EXERCISE AIM: For each line below that includes the word "AllowOutbound", make a copy.

[Records contained in a dataset]
>>>>
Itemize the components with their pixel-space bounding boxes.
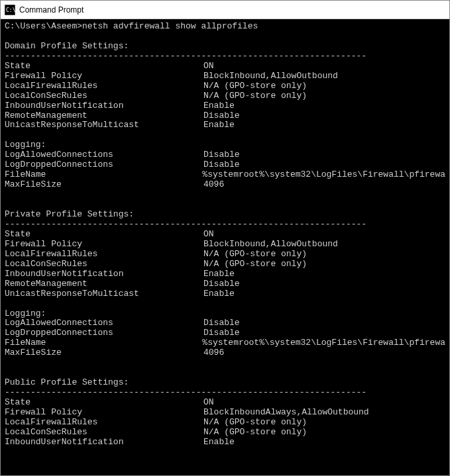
kv-value: N/A (GPO-store only) [203,418,307,428]
cmd-icon: C:\ [5,5,15,15]
kv-row: UnicastResponseToMulticastEnable [5,120,445,130]
kv-key: LogDroppedConnections [5,160,203,170]
kv-key: RemoteManagement [5,279,203,289]
kv-value: %systemroot%\system32\LogFiles\Firewall\… [202,170,445,180]
kv-row: StateON [5,398,445,408]
kv-key: UnicastResponseToMulticast [5,120,203,130]
kv-row: LocalFirewallRulesN/A (GPO-store only) [5,250,445,260]
kv-row: UnicastResponseToMulticastEnable [5,289,445,299]
kv-row: LocalFirewallRulesN/A (GPO-store only) [5,418,445,428]
kv-row: LocalConSecRulesN/A (GPO-store only) [5,260,445,269]
kv-value: ON [203,230,214,240]
kv-key: State [5,230,203,240]
kv-key: InboundUserNotification [5,101,203,111]
kv-key: LocalFirewallRules [5,418,203,428]
kv-value: N/A (GPO-store only) [203,250,307,260]
kv-row: LocalConSecRulesN/A (GPO-store only) [5,91,445,101]
svg-text:C:\: C:\ [6,7,15,13]
blank-line [5,32,445,42]
terminal-output[interactable]: C:\Users\Aseem>netsh advfirewall show al… [1,19,449,475]
kv-value: ON [203,62,214,71]
profile-title: Public Profile Settings: [5,378,445,388]
kv-key: InboundUserNotification [5,438,203,448]
kv-row: FileName%systemroot%\system32\LogFiles\F… [5,338,445,348]
kv-row: LogAllowedConnectionsDisable [5,318,445,328]
separator: ----------------------------------------… [5,388,445,398]
kv-value: Disable [203,328,240,338]
blank-line [5,190,445,200]
kv-row: InboundUserNotificationEnable [5,269,445,279]
kv-key: LocalConSecRules [5,260,203,269]
profile-title: Domain Profile Settings: [5,42,445,52]
kv-value: 4096 [203,348,224,358]
kv-row: RemoteManagementDisable [5,279,445,289]
kv-key: FileName [5,170,202,180]
kv-key: FileName [5,338,202,348]
kv-key: RemoteManagement [5,111,203,121]
kv-row: MaxFileSize4096 [5,180,445,190]
kv-key: LocalFirewallRules [5,250,203,260]
blank-line [5,130,445,140]
kv-key: State [5,398,203,408]
profile-title: Private Profile Settings: [5,210,445,220]
kv-value: Enable [203,269,235,279]
kv-value: Enable [203,438,235,448]
logging-title: Logging: [5,309,445,319]
kv-key: LocalFirewallRules [5,81,203,91]
kv-key: LocalConSecRules [5,428,203,438]
kv-value: N/A (GPO-store only) [203,260,307,269]
kv-value: N/A (GPO-store only) [203,91,307,101]
kv-value: BlockInbound,AllowOutbound [203,71,338,81]
kv-value: N/A (GPO-store only) [203,81,307,91]
blank-line [5,448,445,457]
kv-row: InboundUserNotificationEnable [5,101,445,111]
kv-row: Firewall PolicyBlockInbound,AllowOutboun… [5,240,445,250]
separator: ----------------------------------------… [5,220,445,230]
blank-line [5,200,445,210]
kv-key: State [5,62,203,71]
kv-value: BlockInboundAlways,AllowOutbound [203,408,369,418]
logging-title: Logging: [5,140,445,150]
blank-line [5,368,445,378]
window-title: Command Prompt [19,5,84,15]
blank-line [5,299,445,309]
kv-row: StateON [5,62,445,71]
kv-value: 4096 [203,180,224,190]
kv-value: BlockInbound,AllowOutbound [203,240,338,250]
kv-value: Enable [203,101,235,111]
kv-row: LogDroppedConnectionsDisable [5,328,445,338]
kv-key: Firewall Policy [5,240,203,250]
blank-line [5,358,445,368]
window-frame: C:\ Command Prompt C:\Users\Aseem>netsh … [0,0,450,476]
kv-row: RemoteManagementDisable [5,111,445,121]
kv-value: Disable [203,279,240,289]
titlebar[interactable]: C:\ Command Prompt [1,1,449,19]
kv-key: MaxFileSize [5,348,203,358]
kv-key: InboundUserNotification [5,269,203,279]
kv-row: StateON [5,230,445,240]
kv-value: Enable [203,289,235,299]
kv-row: FileName%systemroot%\system32\LogFiles\F… [5,170,445,180]
kv-row: LocalConSecRulesN/A (GPO-store only) [5,428,445,438]
kv-row: Firewall PolicyBlockInboundAlways,AllowO… [5,408,445,418]
kv-value: ON [203,398,214,408]
kv-row: Firewall PolicyBlockInbound,AllowOutboun… [5,71,445,81]
kv-key: MaxFileSize [5,180,203,190]
kv-value: %systemroot%\system32\LogFiles\Firewall\… [202,338,445,348]
kv-key: LogAllowedConnections [5,150,203,160]
kv-value: Disable [203,160,240,170]
kv-value: N/A (GPO-store only) [203,428,307,438]
kv-row: MaxFileSize4096 [5,348,445,358]
kv-key: Firewall Policy [5,408,203,418]
kv-row: LogAllowedConnectionsDisable [5,150,445,160]
kv-key: LogDroppedConnections [5,328,203,338]
kv-value: Disable [203,150,240,160]
kv-row: InboundUserNotificationEnable [5,438,445,448]
kv-value: Enable [203,120,235,130]
prompt-line: C:\Users\Aseem>netsh advfirewall show al… [5,22,445,32]
kv-key: Firewall Policy [5,71,203,81]
kv-key: LocalConSecRules [5,91,203,101]
kv-key: LogAllowedConnections [5,318,203,328]
kv-key: UnicastResponseToMulticast [5,289,203,299]
kv-value: Disable [203,111,240,121]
<<<<
WRITTEN SOLUTION:
kv-value: BlockInbound,AllowOutbound [203,71,338,81]
kv-value: BlockInboundAlways,AllowOutbound [203,408,369,418]
kv-value: BlockInbound,AllowOutbound [203,240,338,250]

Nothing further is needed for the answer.